WHAT TO WORK ON:
Please copy each line of the data that includes the string "used".

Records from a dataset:
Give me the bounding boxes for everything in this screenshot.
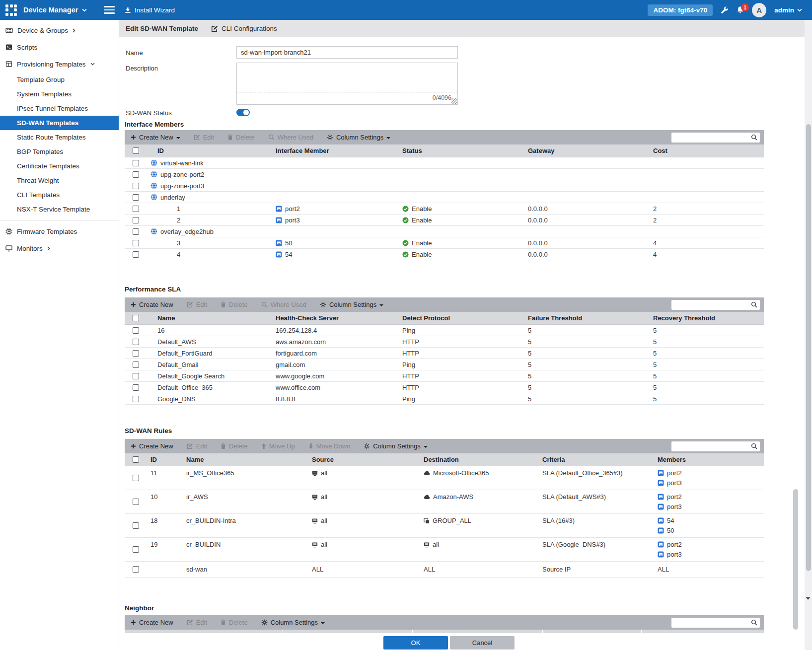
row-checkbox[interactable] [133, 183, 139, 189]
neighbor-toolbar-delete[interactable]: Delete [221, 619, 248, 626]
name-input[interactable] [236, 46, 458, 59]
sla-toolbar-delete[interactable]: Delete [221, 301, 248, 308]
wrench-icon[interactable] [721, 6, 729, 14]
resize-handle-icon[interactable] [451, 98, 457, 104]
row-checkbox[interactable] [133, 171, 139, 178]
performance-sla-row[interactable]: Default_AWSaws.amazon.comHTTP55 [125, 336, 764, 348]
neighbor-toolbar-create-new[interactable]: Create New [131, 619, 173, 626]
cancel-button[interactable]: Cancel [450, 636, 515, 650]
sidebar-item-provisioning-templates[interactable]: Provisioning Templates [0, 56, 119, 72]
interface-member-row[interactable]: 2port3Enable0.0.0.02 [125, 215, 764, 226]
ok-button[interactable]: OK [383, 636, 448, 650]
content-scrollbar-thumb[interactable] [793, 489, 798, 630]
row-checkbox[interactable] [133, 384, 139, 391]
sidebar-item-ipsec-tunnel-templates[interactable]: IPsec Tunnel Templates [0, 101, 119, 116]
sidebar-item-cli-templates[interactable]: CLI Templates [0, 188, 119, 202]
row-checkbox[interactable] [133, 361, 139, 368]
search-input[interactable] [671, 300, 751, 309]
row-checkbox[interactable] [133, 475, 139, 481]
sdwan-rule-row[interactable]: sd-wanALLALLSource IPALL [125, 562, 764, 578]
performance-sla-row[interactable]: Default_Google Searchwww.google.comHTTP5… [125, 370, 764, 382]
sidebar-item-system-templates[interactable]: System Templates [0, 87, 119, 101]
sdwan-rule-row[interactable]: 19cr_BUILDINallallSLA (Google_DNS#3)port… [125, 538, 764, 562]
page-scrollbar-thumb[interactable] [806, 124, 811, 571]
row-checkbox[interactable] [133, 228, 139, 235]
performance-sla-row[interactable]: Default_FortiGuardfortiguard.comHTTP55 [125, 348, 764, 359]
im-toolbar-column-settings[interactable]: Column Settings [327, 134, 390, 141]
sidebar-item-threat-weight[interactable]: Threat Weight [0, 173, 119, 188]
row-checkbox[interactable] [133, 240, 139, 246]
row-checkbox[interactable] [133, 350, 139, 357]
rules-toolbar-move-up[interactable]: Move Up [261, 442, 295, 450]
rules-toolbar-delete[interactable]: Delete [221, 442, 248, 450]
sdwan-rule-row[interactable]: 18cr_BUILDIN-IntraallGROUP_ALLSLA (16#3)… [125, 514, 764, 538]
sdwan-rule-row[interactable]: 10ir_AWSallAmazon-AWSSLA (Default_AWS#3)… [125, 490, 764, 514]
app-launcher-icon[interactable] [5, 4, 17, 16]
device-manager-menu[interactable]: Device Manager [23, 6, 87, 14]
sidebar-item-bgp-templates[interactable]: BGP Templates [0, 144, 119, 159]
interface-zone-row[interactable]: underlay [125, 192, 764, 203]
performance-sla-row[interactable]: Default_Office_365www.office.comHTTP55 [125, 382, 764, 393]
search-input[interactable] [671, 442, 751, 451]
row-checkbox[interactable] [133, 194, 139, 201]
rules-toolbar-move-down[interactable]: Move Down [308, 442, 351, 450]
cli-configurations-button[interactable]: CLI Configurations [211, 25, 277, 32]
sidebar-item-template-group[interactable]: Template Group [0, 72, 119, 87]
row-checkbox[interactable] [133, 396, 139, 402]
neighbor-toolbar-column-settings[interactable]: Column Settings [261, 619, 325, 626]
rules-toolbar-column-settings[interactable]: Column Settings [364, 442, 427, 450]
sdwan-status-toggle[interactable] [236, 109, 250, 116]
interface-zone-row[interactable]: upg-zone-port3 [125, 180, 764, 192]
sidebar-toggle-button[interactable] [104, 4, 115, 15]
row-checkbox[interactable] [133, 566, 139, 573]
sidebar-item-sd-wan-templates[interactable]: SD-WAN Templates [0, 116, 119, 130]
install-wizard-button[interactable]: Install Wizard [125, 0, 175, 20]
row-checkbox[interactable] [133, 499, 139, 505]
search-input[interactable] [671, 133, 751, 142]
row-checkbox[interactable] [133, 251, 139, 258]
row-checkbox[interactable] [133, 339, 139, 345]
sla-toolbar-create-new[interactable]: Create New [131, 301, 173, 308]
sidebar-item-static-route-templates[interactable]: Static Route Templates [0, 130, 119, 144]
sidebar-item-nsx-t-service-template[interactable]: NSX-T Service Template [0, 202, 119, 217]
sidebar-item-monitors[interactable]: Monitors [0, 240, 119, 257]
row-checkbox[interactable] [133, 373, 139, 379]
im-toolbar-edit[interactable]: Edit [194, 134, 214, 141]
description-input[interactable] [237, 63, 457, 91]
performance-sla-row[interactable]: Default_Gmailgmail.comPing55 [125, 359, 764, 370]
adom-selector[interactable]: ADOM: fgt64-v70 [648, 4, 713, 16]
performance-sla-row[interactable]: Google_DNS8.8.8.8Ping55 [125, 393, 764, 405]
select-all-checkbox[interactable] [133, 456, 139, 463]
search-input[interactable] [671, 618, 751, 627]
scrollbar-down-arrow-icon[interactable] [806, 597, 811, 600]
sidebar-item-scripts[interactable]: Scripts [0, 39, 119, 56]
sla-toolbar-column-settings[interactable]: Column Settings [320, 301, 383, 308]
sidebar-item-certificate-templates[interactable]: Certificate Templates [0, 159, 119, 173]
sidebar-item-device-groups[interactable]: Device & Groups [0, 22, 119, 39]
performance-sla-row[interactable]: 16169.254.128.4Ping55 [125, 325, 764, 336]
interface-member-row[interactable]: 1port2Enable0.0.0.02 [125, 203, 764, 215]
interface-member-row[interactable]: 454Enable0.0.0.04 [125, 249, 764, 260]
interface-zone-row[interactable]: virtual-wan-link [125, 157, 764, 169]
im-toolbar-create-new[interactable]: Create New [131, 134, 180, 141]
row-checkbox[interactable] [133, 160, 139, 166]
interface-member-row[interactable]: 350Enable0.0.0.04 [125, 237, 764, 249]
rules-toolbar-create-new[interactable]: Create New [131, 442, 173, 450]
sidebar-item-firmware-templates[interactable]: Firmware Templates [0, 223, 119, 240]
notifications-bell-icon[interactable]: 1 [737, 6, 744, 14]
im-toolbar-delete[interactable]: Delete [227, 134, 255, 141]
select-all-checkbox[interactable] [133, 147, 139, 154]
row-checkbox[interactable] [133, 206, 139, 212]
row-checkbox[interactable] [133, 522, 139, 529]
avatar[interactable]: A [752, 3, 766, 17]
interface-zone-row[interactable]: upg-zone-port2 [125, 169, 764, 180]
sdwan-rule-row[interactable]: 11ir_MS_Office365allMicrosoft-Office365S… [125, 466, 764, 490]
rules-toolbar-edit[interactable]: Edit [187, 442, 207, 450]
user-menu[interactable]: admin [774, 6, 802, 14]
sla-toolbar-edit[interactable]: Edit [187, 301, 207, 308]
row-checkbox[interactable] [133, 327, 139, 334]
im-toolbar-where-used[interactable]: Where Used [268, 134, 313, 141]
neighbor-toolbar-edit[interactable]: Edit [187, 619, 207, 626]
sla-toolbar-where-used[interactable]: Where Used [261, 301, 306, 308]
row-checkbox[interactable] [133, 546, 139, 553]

RESULT FOR THIS EXERCISE:
im-toolbar-where-used[interactable]: Where Used [268, 134, 313, 141]
sla-toolbar-where-used[interactable]: Where Used [261, 301, 306, 308]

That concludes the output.